Can we predict a sudden cardiac arrest in the asymptomatic individual?

Of the 300,000 sudden cardiac deaths in the United States, the vast majority of them never experienced a cardiac event. The overall incidence of sudden cardiac death in the population at large is 0.1% to 0.2%, approximately one victim per year per 1000 population. For the high cardiac risk factor groups (i.e., individuals with high blood pressure, diabetes, hypercholesterolemia, smoking, family history, etc.), who never sustained a cardiac event, the incidence of sudden cardiac death is about 16 per 1000 population (1.6% per year). But the travesty of the situation is that a large section of the population is harboring high blood pressure, diabetes, and hypercholesterolemia even without being detected. They continue to smoke with a sense of impunity and never exercise, and thereafter will not know whether they have any exercise-induced symptoms at all.

As of now, we neither have a skin test to detect CAD nor a vaccine to prevent the disease. The risk factors must be screened and rectified. The individual’s responsibility must be addressed and accepted.

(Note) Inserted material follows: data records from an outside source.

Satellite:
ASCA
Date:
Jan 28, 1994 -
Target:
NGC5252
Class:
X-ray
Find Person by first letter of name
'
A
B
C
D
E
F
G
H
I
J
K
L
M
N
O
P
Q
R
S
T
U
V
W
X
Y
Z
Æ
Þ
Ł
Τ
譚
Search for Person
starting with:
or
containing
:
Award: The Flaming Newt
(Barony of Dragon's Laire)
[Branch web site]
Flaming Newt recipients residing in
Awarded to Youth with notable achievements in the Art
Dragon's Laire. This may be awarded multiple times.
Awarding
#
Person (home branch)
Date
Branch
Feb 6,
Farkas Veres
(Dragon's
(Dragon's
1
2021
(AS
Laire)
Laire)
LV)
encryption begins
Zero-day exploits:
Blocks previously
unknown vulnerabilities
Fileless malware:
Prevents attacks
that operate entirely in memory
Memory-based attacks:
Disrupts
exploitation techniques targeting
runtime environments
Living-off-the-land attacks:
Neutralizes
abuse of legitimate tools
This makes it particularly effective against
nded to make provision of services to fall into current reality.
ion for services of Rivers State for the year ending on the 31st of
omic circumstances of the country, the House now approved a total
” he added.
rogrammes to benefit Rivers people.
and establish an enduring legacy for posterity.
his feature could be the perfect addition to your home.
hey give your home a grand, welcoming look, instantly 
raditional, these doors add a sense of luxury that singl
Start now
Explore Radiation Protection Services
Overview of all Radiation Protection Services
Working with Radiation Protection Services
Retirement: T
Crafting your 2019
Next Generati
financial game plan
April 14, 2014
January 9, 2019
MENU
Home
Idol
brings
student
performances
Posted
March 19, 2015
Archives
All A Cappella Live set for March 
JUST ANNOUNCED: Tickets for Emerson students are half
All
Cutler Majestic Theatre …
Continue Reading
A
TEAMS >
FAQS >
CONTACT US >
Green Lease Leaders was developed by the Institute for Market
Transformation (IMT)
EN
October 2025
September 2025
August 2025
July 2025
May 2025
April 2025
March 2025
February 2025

In general, I can say that the following situations are predictors of coronary artery disease and consequently sudden cardiac arrest with very wide ranges of sensitivity and specificity.

  1. Strong family history of premature coronary artery disease.
  2. Smoking.
  3. Diabetes.
  4. High blood pressure.
  5. Hyperlipidemic syndrome.
  6. Obesity.
  7. Postmenopausal state.
  8. Sedentary habits.
  9. Type A personality.
  10. High dietary salt intake.
  11. Novel cardiac risk factors. (See Chapter 3)
  12. Left ventricular hypertrophy.
  13. Abnormal resting heart rate (above 84 beats/min).
  14. Carotid and peripheral vascular disease.
  15. Reduced ankle brachial blood pressure index.
  16. Poor chronotropic response with an exercise test.
  17. Inappropriate heart rate recovery immediately after an exercise test (i.e., less than 12-beat reduction of the pulse rate in one minute after the peak exercise).
  18. Elevated C-reactive protein and fibrinogen levels.
Above all, the individual’s awareness of coronary artery disease and its implications deserve maximum attention.

Heart attacks without chest pain

About 33% of all heart attacks are without any chest pain. The incidence is very high if you are: an older person, a female, a diabetic, and have a history of congestive heart failure.

The impact: These patients reach the hospital late; more chance of misdiagnosis; less thrombolytic therapy; less primary angioplasty; less aspirin treatment; less beta blocker treatment; less heparin treatment; and less bypass graft surgery.